▶ _YOUR TASK_
Could you please retype all of the data below exactly?

*** Opening DATA TO EXAMINE ***

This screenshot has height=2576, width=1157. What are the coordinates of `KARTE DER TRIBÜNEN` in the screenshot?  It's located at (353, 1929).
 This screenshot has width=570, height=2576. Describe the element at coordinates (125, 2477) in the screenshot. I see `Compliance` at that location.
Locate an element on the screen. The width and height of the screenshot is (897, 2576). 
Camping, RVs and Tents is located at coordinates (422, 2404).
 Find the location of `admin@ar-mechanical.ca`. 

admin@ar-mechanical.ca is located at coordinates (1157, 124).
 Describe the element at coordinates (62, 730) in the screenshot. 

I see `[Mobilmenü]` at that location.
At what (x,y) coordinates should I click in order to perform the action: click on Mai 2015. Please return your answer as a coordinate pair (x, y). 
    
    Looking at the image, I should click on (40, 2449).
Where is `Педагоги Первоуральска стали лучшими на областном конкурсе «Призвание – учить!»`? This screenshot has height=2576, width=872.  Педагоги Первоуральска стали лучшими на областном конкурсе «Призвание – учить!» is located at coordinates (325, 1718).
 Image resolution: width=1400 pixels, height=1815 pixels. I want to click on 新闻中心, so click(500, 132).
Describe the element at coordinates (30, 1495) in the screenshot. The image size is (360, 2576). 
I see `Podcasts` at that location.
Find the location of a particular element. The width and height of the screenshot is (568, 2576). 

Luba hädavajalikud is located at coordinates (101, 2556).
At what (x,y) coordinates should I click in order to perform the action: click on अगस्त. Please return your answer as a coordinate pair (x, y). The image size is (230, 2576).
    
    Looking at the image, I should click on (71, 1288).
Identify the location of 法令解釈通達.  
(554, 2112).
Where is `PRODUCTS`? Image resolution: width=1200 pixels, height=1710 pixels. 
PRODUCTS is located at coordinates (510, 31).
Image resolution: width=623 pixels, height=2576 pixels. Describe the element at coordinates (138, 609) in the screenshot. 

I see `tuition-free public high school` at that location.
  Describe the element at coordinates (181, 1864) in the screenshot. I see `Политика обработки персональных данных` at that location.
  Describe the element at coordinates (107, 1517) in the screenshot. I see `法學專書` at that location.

*** Closing DATA TO EXAMINE ***

▶ _EXPECTED OUTPUT_
This screenshot has height=2576, width=1157. What are the coordinates of `KARTE DER TRIBÜNEN` in the screenshot?  It's located at (353, 1929).
 This screenshot has width=570, height=2576. Describe the element at coordinates (125, 2477) in the screenshot. I see `Compliance` at that location.
Locate an element on the screen. The width and height of the screenshot is (897, 2576). 
Camping, RVs and Tents is located at coordinates (422, 2404).
 Find the location of `admin@ar-mechanical.ca`. 

admin@ar-mechanical.ca is located at coordinates (1157, 124).
 Describe the element at coordinates (62, 730) in the screenshot. 

I see `[Mobilmenü]` at that location.
At what (x,y) coordinates should I click in order to perform the action: click on Mai 2015. Please return your answer as a coordinate pair (x, y). 
    
    Looking at the image, I should click on (40, 2449).
Where is `Педагоги Первоуральска стали лучшими на областном конкурсе «Призвание – учить!»`? This screenshot has height=2576, width=872.  Педагоги Первоуральска стали лучшими на областном конкурсе «Призвание – учить!» is located at coordinates (325, 1718).
 Image resolution: width=1400 pixels, height=1815 pixels. I want to click on 新闻中心, so click(500, 132).
Describe the element at coordinates (30, 1495) in the screenshot. The image size is (360, 2576). 
I see `Podcasts` at that location.
Find the location of a particular element. The width and height of the screenshot is (568, 2576). 

Luba hädavajalikud is located at coordinates (101, 2556).
At what (x,y) coordinates should I click in order to perform the action: click on अगस्त. Please return your answer as a coordinate pair (x, y). The image size is (230, 2576).
    
    Looking at the image, I should click on (71, 1288).
Identify the location of 法令解釈通達.  
(554, 2112).
Where is `PRODUCTS`? Image resolution: width=1200 pixels, height=1710 pixels. 
PRODUCTS is located at coordinates (510, 31).
Image resolution: width=623 pixels, height=2576 pixels. Describe the element at coordinates (138, 609) in the screenshot. 

I see `tuition-free public high school` at that location.
  Describe the element at coordinates (181, 1864) in the screenshot. I see `Политика обработки персональных данных` at that location.
  Describe the element at coordinates (107, 1517) in the screenshot. I see `法學專書` at that location.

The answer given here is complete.